*INSTRUCTIONS TO FOLLOW*.
Locate the line that contains "asztalra, de sokkal", then copy it and all later lines of the data below exactly, through the last one.

--- DATA FOR THE TASK ---

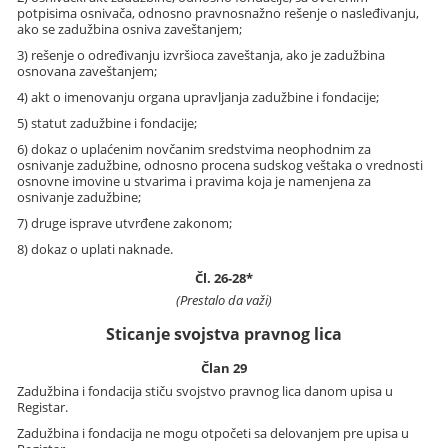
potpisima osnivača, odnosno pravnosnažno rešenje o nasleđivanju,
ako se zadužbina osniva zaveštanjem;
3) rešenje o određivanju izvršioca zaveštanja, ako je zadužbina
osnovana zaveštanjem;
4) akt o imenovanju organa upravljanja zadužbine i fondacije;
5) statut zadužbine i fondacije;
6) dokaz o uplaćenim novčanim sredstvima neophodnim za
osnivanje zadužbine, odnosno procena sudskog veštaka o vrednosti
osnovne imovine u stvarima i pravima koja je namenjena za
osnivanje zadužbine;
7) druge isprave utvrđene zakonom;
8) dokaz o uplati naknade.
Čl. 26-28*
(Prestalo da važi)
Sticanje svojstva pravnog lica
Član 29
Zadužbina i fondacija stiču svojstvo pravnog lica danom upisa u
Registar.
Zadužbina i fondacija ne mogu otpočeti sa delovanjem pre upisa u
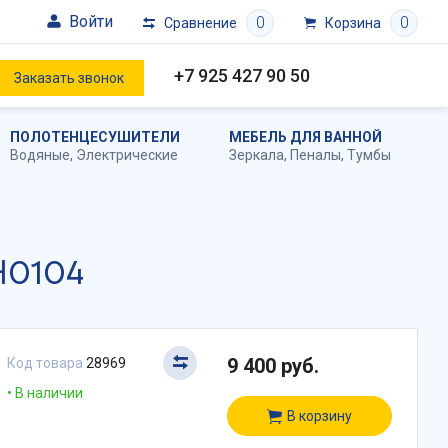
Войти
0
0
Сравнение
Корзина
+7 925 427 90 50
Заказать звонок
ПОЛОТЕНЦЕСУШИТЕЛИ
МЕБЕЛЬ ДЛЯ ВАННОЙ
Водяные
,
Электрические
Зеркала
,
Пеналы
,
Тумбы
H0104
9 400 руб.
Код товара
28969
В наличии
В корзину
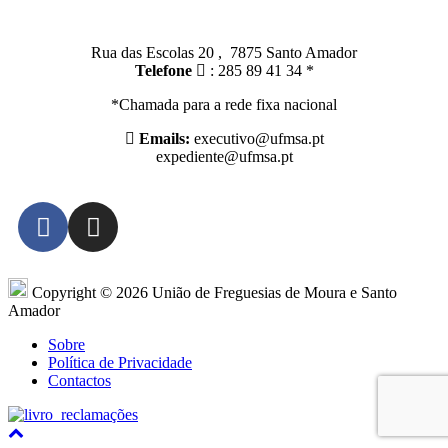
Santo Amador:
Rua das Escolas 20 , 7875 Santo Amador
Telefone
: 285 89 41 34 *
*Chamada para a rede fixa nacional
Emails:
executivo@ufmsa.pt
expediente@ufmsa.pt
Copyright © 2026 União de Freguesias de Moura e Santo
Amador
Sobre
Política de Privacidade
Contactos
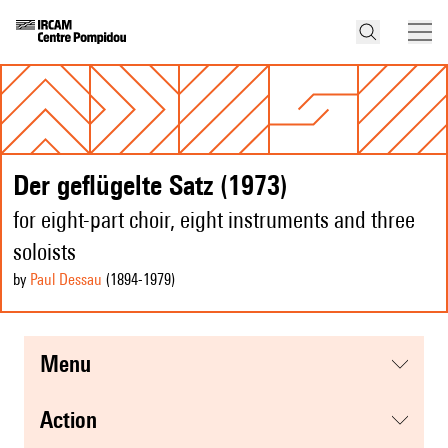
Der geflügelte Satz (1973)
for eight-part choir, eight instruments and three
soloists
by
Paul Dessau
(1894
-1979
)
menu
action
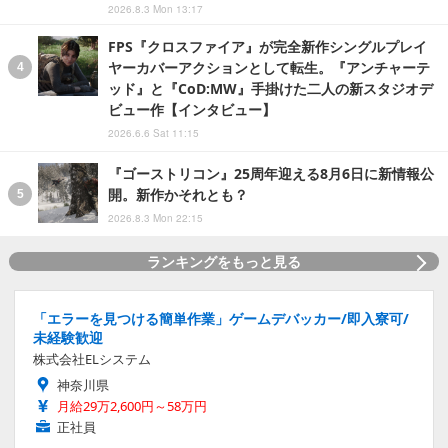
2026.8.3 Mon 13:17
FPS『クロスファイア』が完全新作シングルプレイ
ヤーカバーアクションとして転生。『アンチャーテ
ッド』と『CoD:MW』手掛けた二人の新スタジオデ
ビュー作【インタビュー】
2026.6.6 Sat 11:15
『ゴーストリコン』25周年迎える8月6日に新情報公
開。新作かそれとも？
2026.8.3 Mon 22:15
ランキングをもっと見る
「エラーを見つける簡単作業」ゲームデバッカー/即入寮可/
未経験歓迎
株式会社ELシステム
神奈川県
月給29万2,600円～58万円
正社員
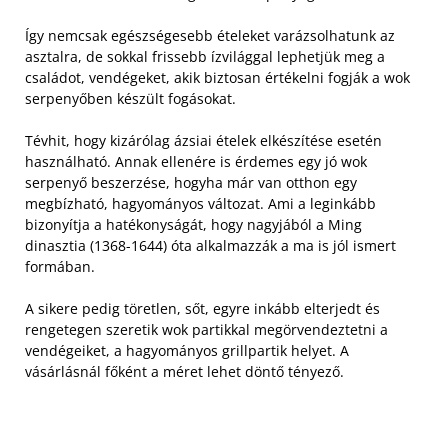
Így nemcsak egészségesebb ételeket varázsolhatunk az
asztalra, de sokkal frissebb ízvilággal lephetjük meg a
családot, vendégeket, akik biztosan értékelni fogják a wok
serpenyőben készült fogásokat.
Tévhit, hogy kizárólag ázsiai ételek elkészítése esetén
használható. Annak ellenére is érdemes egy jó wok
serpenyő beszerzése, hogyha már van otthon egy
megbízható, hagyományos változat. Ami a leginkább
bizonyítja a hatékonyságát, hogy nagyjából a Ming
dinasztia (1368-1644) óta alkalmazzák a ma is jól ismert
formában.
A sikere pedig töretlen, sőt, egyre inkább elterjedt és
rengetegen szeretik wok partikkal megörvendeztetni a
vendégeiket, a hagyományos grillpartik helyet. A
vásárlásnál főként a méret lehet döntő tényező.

---

*RESULT FOR THIS EXERCISE*.
asztalra, de sokkal frissebb ízvilággal lephetjük meg a
családot, vendégeket, akik biztosan értékelni fogják a wok
serpenyőben készült fogásokat.
Tévhit, hogy kizárólag ázsiai ételek elkészítése esetén
használható. Annak ellenére is érdemes egy jó wok
serpenyő beszerzése, hogyha már van otthon egy
megbízható, hagyományos változat. Ami a leginkább
bizonyítja a hatékonyságát, hogy nagyjából a Ming
dinasztia (1368-1644) óta alkalmazzák a ma is jól ismert
formában.
A sikere pedig töretlen, sőt, egyre inkább elterjedt és
rengetegen szeretik wok partikkal megörvendeztetni a
vendégeiket, a hagyományos grillpartik helyet. A
vásárlásnál főként a méret lehet döntő tényező.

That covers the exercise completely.